Working closely with the Kayin State government and the Karen National Union, in the first phase of the project, the Nippon Foundation is funding the construction of 1,250 houses, seven schools, three rural health centres and a bridge at 25 locations throughout Kayin and Mon states and Tanintharyi Region. Work is expected to wrap up within weeks.

The foundation is also supporting some livelihood development programs in the Kayin State capital, Hpa-an.

Bridge Asia Japan, an NGO, is training 120 men to be electricians, bricklayers and mechanics. The foundation is also working with the state government and the Ministry of Health to train farmers to grow high-quality medicinal plants.

Mr Desmond Molloy, the Myanmar senior program director for Nippon Foundation, said the second phase of the project has been approved by the Union government. The foundation was considering supporting livelihood development in conflict-affected communities, particularly in remote areas.

Nippon has also been allowed more oversight in the construction of housing sites in the second phase.

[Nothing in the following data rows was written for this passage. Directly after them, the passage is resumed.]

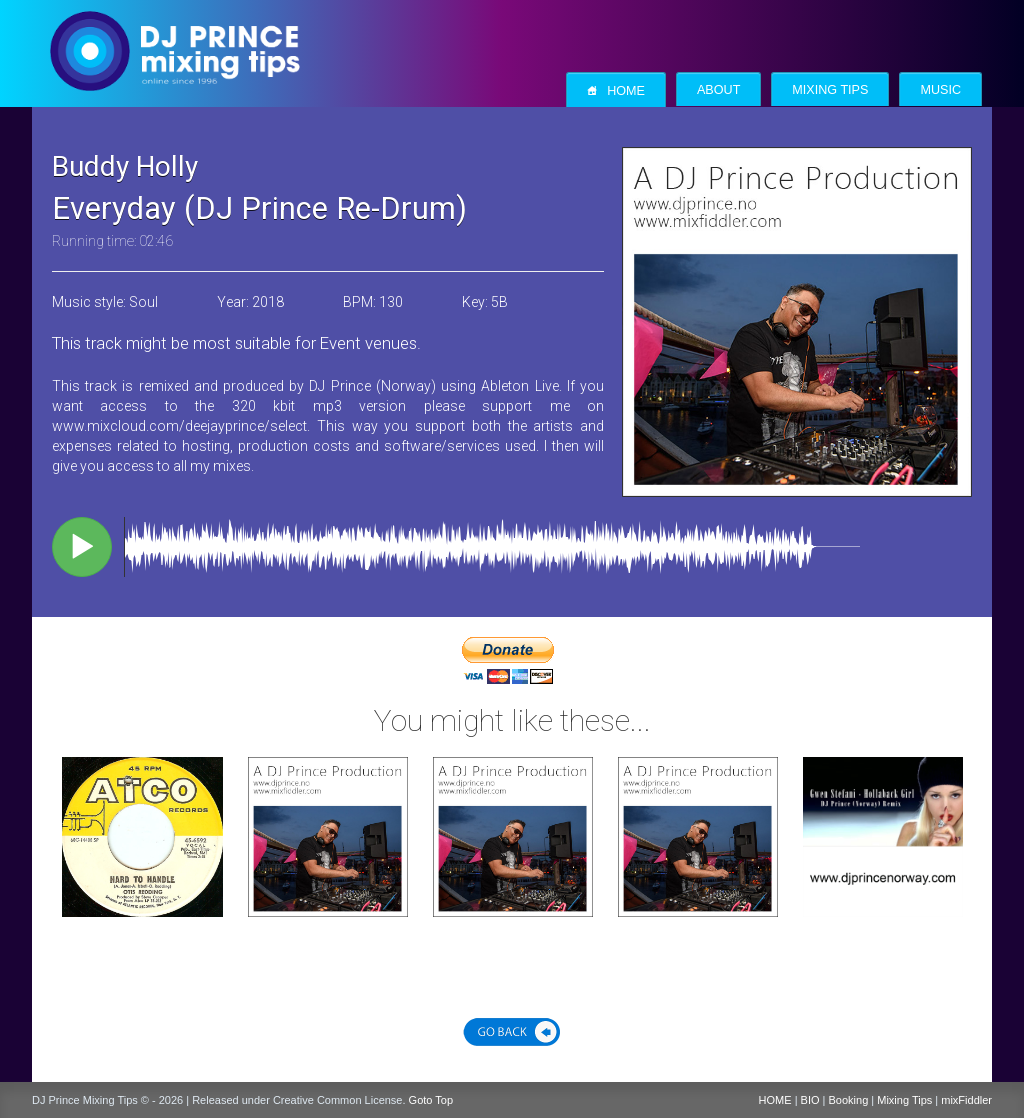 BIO (810, 1100)
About (718, 90)
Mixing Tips (830, 90)
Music (940, 90)
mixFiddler (966, 1100)
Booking (849, 1100)
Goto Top (431, 1100)
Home (616, 90)
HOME (775, 1100)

“We set the design and specifications of the buildings ourselves rather than [the state government or KNU] giving us six different designs of houses in different areas,” Molloy said.

Asked about Eh Doe Doh’s criticism that houses at the foundation’s model village at Lay Kay Kaw in Myawaddy District were too hot because of a lack of shade, Molloy said many resettlement sites were greenfield locations cleared of trees. The roofing is corrugated iron so they are going to be hot, he said, adding that it would take time for shade trees to grow.

About 60 of the 100 homes in Lay Kay Kaw, in the KNU’s 6th Brigade area near the border town of Myawaddy, were already occupied when the model village was officially opened in March.

Several families have already started small home-based shops, said Molloy, adding that this was typically how the development of communities begins.

For “resettled people, everything will not be perfect but it’s a foundation upon which to build”, he said.